» What is required:
Repeat each entry word for word; the images are not part of the copy.

*** Begin section ***

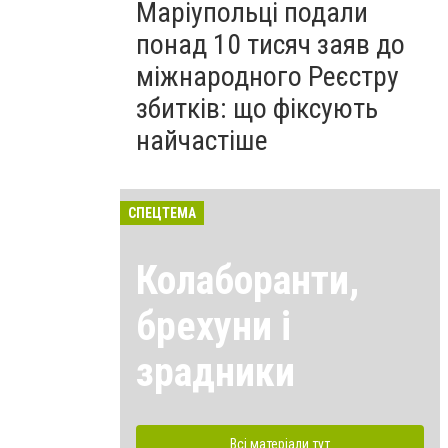
Маріупольці подали
понад 10 тисяч заяв до
міжнародного Реєстру
збитків: що фіксують
найчастіше
СПЕЦТЕМА
Колаборанти,
брехуни і
зрадники
Всі матеріали тут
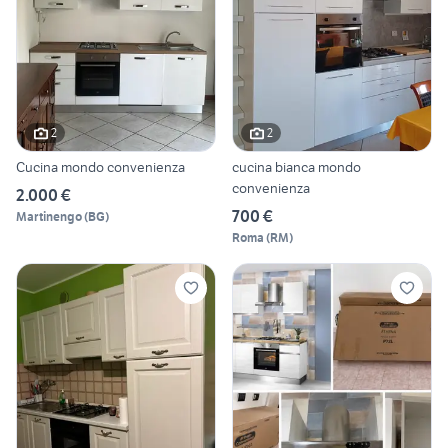
2
2
Cucina mondo convenienza
cucina bianca mondo
convenienza
2.000 €
700 €
Martinengo
(
BG
)
Roma
(
RM
)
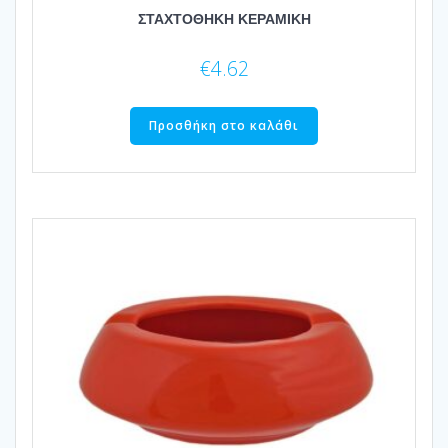
ΣΤΑΧΤΟΘΗΚΗ ΚΕΡΑΜΙΚΗ
€
4.62
Προσθήκη στο καλάθι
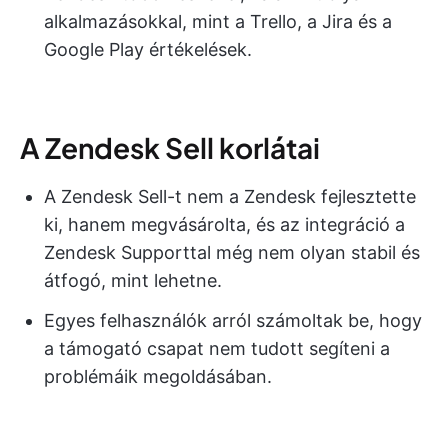
alkalmazásokkal, mint a Trello, a Jira és a
Google Play értékelések.
A Zendesk Sell korlátai
A Zendesk Sell-t nem a Zendesk fejlesztette
ki, hanem megvásárolta, és az integráció a
Zendesk Supporttal még nem olyan stabil és
átfogó, mint lehetne.
Egyes felhasználók arról számoltak be, hogy
a támogató csapat nem tudott segíteni a
problémáik megoldásában.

*** End section ***

» Response area:
Маріупольці подали
понад 10 тисяч заяв до
міжнародного Реєстру
збитків: що фіксують
найчастіше
СПЕЦТЕМА
Колаборанти,
брехуни і
зрадники
Всі матеріали тут
2
2
Cucina mondo convenienza
cucina bianca mondo
convenienza
2.000 €
700 €
Martinengo
(
BG
)
Roma
(
RM
)
ΣΤΑΧΤΟΘΗΚΗ ΚΕΡΑΜΙΚΗ
€
4.62
Προσθήκη στο καλάθι
alkalmazásokkal, mint a Trello, a Jira és a
Google Play értékelések.
A Zendesk Sell korlátai
A Zendesk Sell-t nem a Zendesk fejlesztette
ki, hanem megvásárolta, és az integráció a
Zendesk Supporttal még nem olyan stabil és
átfogó, mint lehetne.
Egyes felhasználók arról számoltak be, hogy
a támogató csapat nem tudott segíteni a
problémáik megoldásában.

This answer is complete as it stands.